Getting started

 

1. Introduction

2. Access to user and data repositories

3. Storage

4. Analyzing the data

5. Extracting summarized data

6. Loading new packages (Stata & R)

7. Logging out

 

 

1. Introduction

 

Hello, Population Health Science Member. Welcome to PHS! 

The Data Core has created this wiki to help you navigate accessing and using our various PHS datasets. We are excited to see so many users interested in our data and we hope to provide you with a small toolkit to get started.

 

PLEASE NOTE:

  • PHS is a community of users – This means we all share space and agree to fair server use. Details about this are described below and will ensure an efficient and productive research environment. But for now, please (a) monitor your storage, and (b) log out (see your server User Guide for information)
  • Data Access, Not Data Download – Data and documentation must stay securely stored on PHS-approved machines. At this time, you are permitted to transfer aggregated data tables only from PHS-Win or PHS-Linux to your own computer.  Please revisit the Data Use Agreement (DUA) you signed and submitted to PHS for more information.

 

The Stanford Research Computing Center (SRCC) has set up two different server environments for PHS data: Windows and Linux. Depending on the type of data that you have applied for, you may be directed to one or the other. But in general, choose the server environment you are most comfortable with. 

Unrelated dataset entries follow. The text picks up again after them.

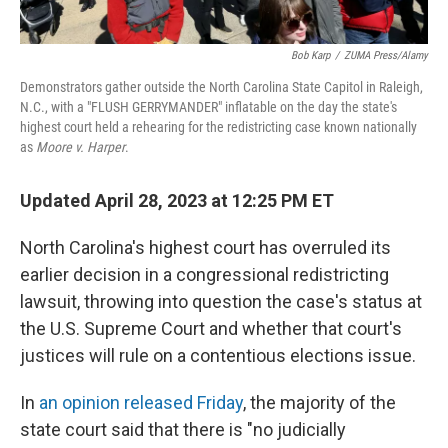
Bob Karp
/
ZUMA Press/Alamy
Demonstrators gather outside the North Carolina State Capitol in Raleigh,
N.C., with a "FLUSH GERRYMANDER" inflatable on the day the state's
highest court held a rehearing for the redistricting case known nationally
as
Moore v. Harper
.
Updated April 28, 2023 at 12:25 PM ET
North Carolina's highest court has overruled its
earlier decision in a congressional redistricting
lawsuit, throwing into question the case's status at
the U.S. Supreme Court and whether that court's
justices will rule on a contentious elections issue.
In
an opinion released Friday
, the majority of the
state court said that there is "no judicially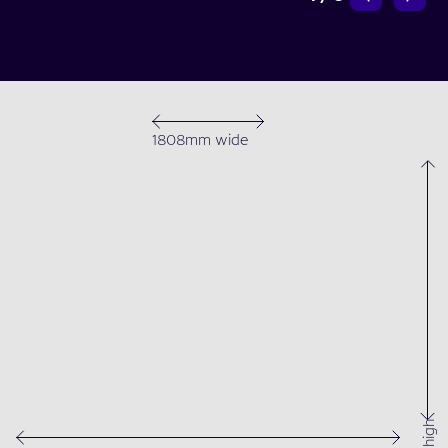
1808mm wide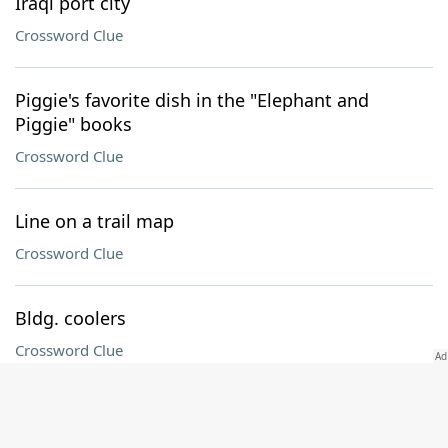
Iraqi port city
Crossword Clue
Piggie's favorite dish in the "Elephant and
Piggie" books
Crossword Clue
Line on a trail map
Crossword Clue
Bldg. coolers
Crossword Clue
Green Gables girl
Crossword Clue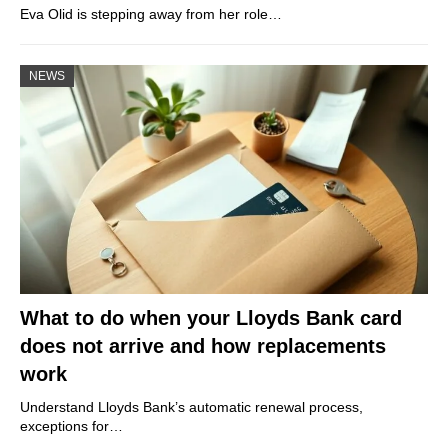
Eva Olid is stepping away from her role…
NEWS
What to do when your Lloyds Bank card
does not arrive and how replacements
work
Understand Lloyds Bank’s automatic renewal process,
exceptions for…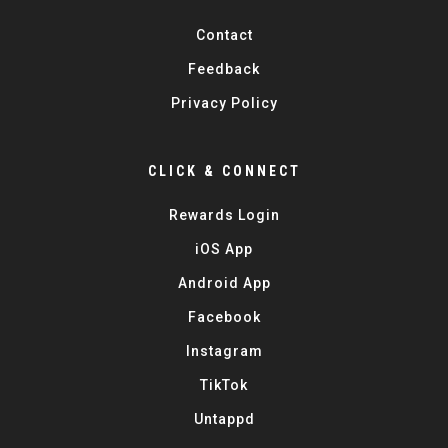
Contact
Feedback
Privacy Policy
CLICK & CONNECT
Rewards Login
iOS App
Android App
Facebook
Instagram
TikTok
Untappd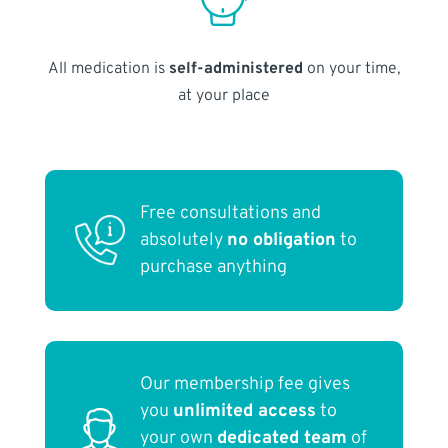
All medication is
self-administered
on your time,
at your place
Free consultations and
absolutely
no obligation
to
purchase anything
Our membership fee gives
you
unlimited access
to
your own
dedicated team
of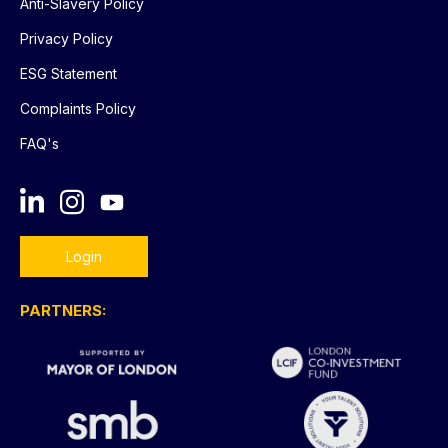
Anti-Slavery Policy
Privacy Policy
ESG Statement
Complaints Policy
FAQ's
Login
PARTNERS: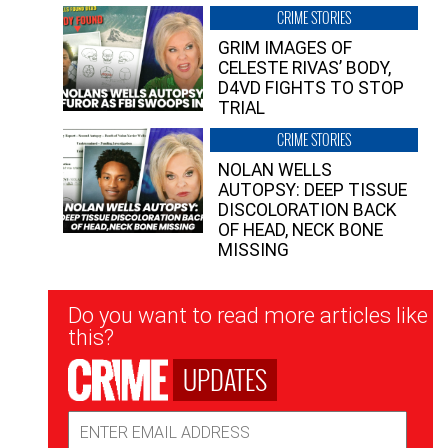
CRIME STORIES
GRIM IMAGES OF
CELESTE RIVAS’ BODY,
D4VD FIGHTS TO STOP
TRIAL
CRIME STORIES
NOLAN WELLS
AUTOPSY: DEEP TISSUE
DISCOLORATION BACK
OF HEAD, NECK BONE
MISSING
Newsletter
Do you want to read more articles like
Signup
this?
UPDATES
Email
Address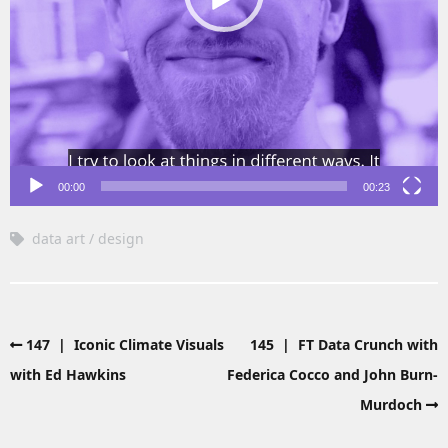
00:00
00:23
data art
design
147 | Iconic Climate Visuals
145 | FT Data Crunch with
with Ed Hawkins
Federica Cocco and John Burn-
Murdoch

You are sharing storage space and bandwidth with other PHS users, no matter which server environment you are using. This means that all the processes you run and data you store impact the available bandwidth and space for all other  PHS users.

We hope the tips below will help everyone optimize the PHS resources and enable a respectful and productive community of researchers.

 

2. Access to user and data repositories

 

  • Please visit our page phsdata.stanford.edu and locate your dataset of interest, by navigating to the dataset tab
  • Click on the tile that contains the dataset you want to use
  • Click on the tab that says “Access Data”: you will see the list of trainings and certifications you need to provide in order to use our data. Alternatively, click “Use Data” button and select “View Access Requirements”

 

Duo Authentication – This is an app that allows Stanford to confirm your identity and open access to your applications and files. Download the app and check your phone whenever accessing Stanford hosted servers. You will not get any warnings/notifications from your computer. Duo Authentication is also known as “two factor authentication” or “two-step authentication”.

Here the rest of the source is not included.